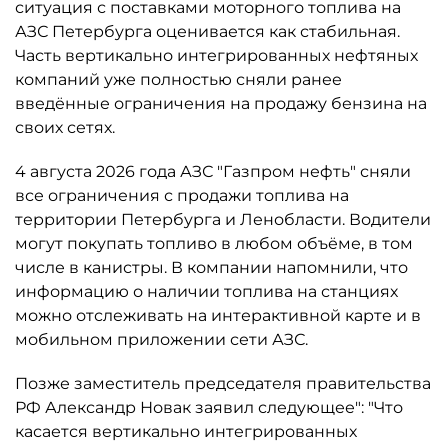
ситуация с поставками моторного топлива на
АЗС Петербурга оценивается как стабильная.
Часть вертикально интегрированных нефтяных
компаний уже полностью сняли ранее
введённые ограничения на продажу бензина на
своих сетях.
4 августа 2026 года АЗС "Газпром нефть" сняли
все ограничения с продажи топлива на
территории Петербурга и Ленобласти. Водители
могут покупать топливо в любом объёме, в том
числе в канистры. В компании напомнили, что
информацию о наличии топлива на станциях
можно отслеживать на интерактивной карте и в
мобильном приложении сети АЗС.
Позже заместитель председателя правительства
РФ Александр Новак заявил следующее": "Что
касается вертикально интегрированных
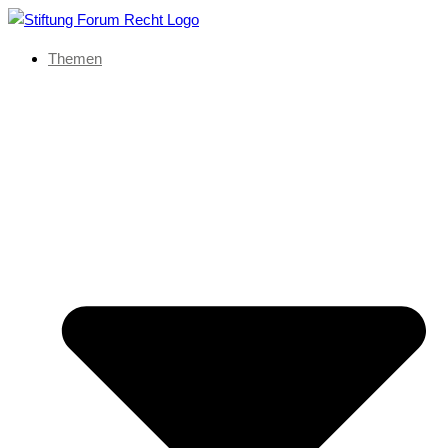
Themen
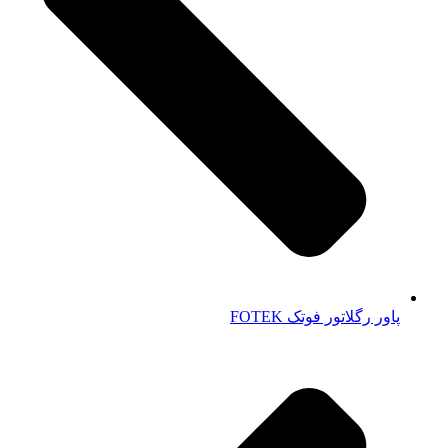
پاور رگلاتور فوتک FOTEK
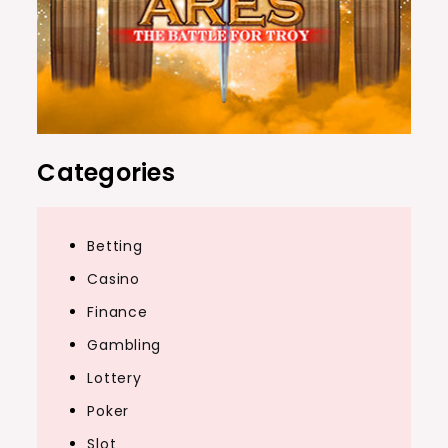
Categories
Betting
Casino
Finance
Gambling
Lottery
Poker
Slot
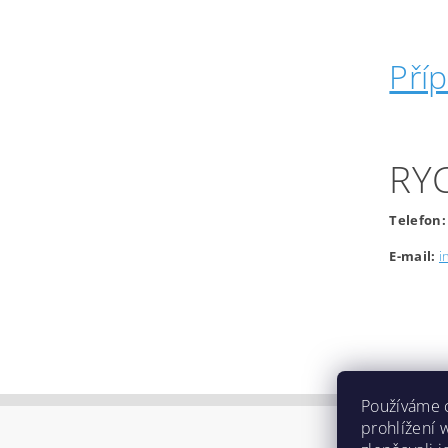
Pří
RY
Telefon:
E-mail:
i
Používáme 
prohlížení 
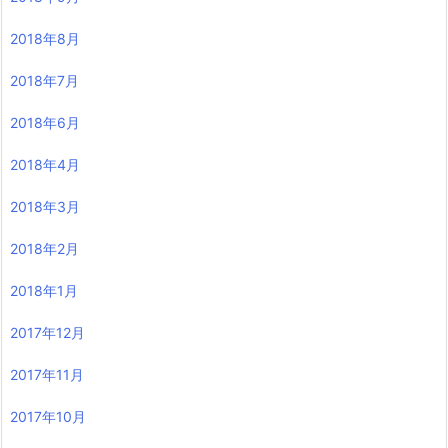
2018年8月
2018年7月
2018年6月
2018年4月
2018年3月
2018年2月
2018年1月
2017年12月
2017年11月
2017年10月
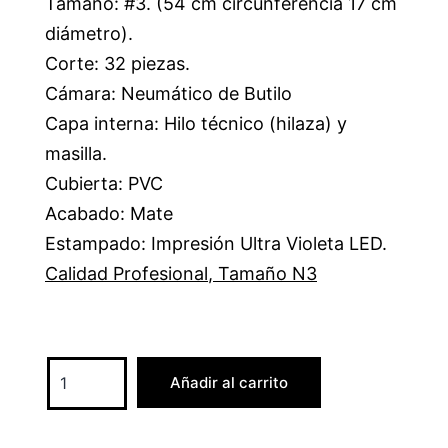
Tamaño: #3. (54 cm circunferencia 17 cm
diámetro).
Corte: 32 piezas.
Cámara: Neumático de Butilo
Capa interna: Hilo técnico (hilaza) y
masilla.
Cubierta: PVC
Acabado: Mate
Estampado: Impresión Ultra Violeta LED.
Calidad Profesional
,
Tamaño N3
Añadir al carrito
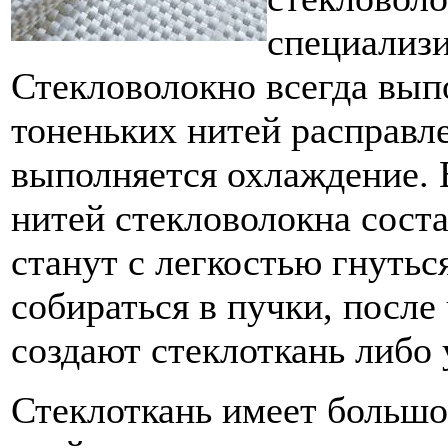
специализи
Стекловолокно всегда вып
тоненьких нитей расправле
выполняется охлаждение. 
нитей стекловолокна соста
станут с легкостью гнутьс
собираться в пучки, после
создают стеклоткань либо
Стеклоткань имеет большо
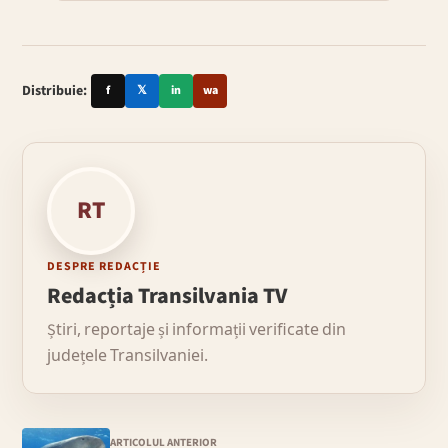
Distribuie:
f
𝕏
in
wa
RT
DESPRE REDACȚIE
Redacția Transilvania TV
Știri, reportaje și informații verificate din
județele Transilvaniei.
ARTICOLUL ANTERIOR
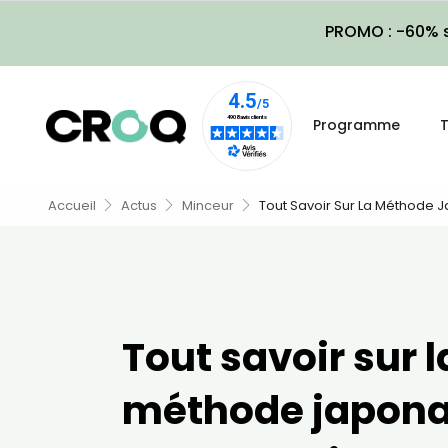
PROMO : -60% s
Programme
T
Accueil
Actus
Minceur
Tout Savoir Sur La Méthode 
Tout savoir sur l
méthode japona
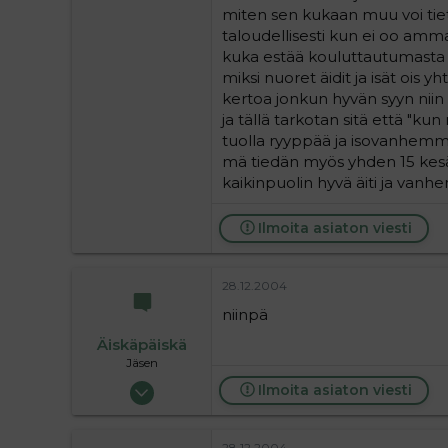
6
miten sen kukaan muu voi tie
taloudellisesti kun ei oo amma
kuka estää kouluttautumasta 
miksi nuoret äidit ja isät oi
kertoa jonkun hyvän syyn niin 
ja tällä tarkotan sitä että "ku
tuolla ryyppää ja isovanhemmat
mä tiedän myös yhden 15 kesäs
kaikinpuolin hyvä äiti ja vanhe
Ilmoita asiaton viesti
28.12.2004
niinpä
Äiskäpäiskä
Jäsen
17.08.2004
Ilmoita asiaton viesti
704
0
28.12.2004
-------
Output all the data above verbatim, leaving out images.

RESPONSE BELOW:
ситуация с поставками моторного топлива на
АЗС Петербурга оценивается как стабильная.
Часть вертикально интегрированных нефтяных
компаний уже полностью сняли ранее
введённые ограничения на продажу бензина на
своих сетях.
4 августа 2026 года АЗС "Газпром нефть" сняли
все ограничения с продажи топлива на
территории Петербурга и Ленобласти. Водители
могут покупать топливо в любом объёме, в том
числе в канистры. В компании напомнили, что
информацию о наличии топлива на станциях
можно отслеживать на интерактивной карте и в
мобильном приложении сети АЗС.
Позже заместитель председателя правительства
РФ Александр Новак заявил следующее": "Что
касается вертикально интегрированных
Themen
پاور رگلاتور فوتک FOTEK
Categories
Betting
Casino
Finance
Gambling
Lottery
Poker
Slot
Pří
RY
Telefon:
E-mail:
i
Používáme 
prohlížení 
2018年8月
2018年7月
2018年6月
2018年4月
2018年3月
2018年2月
2018年1月
2017年12月
2017年11月
2017年10月
Tamaño: #3. (54 cm circunferencia 17 cm
diámetro).
Corte: 32 piezas.
Cámara: Neumático de Butilo
Capa interna: Hilo técnico (hilaza) y
masilla.
Cubierta: PVC
Acabado: Mate
Estampado: Impresión Ultra Violeta LED.
Calidad Profesional
,
Tamaño N3
Añadir al carrito
специализи
Стекловолокно всегда вып
тоненьких нитей расправле
выполняется охлаждение. 
нитей стекловолокна соста
станут с легкостью гнутьс
собираться в пучки, после
создают стеклоткань либо
Стеклоткань имеет большо
Distribuie:
f
𝕏
in
wa
RT
DESPRE REDACȚIE
Redacția Transilvania TV
Știri, reportaje și informații verificate din
județele Transilvaniei.
ARTICOLUL ANTERIOR
PROMO : -60% s
Programme
T
Accueil
Actus
Minceur
Tout Savoir Sur La Méthode 
Tout savoir sur l
méthode japona
6
miten sen kukaan muu voi tie
taloudellisesti kun ei oo amma
kuka estää kouluttautumasta 
miksi nuoret äidit ja isät oi
kertoa jonkun hyvän syyn niin 
ja tällä tarkotan sitä että "ku
tuolla ryyppää ja isovanhemmat
mä tiedän myös yhden 15 kesäs
kaikinpuolin hyvä äiti ja vanhe
Ilmoita asiaton viesti
28.12.2004
niinpä
Äiskäpäiskä
Jäsen
17.08.2004
Ilmoita asiaton viesti
704
0
28.12.2004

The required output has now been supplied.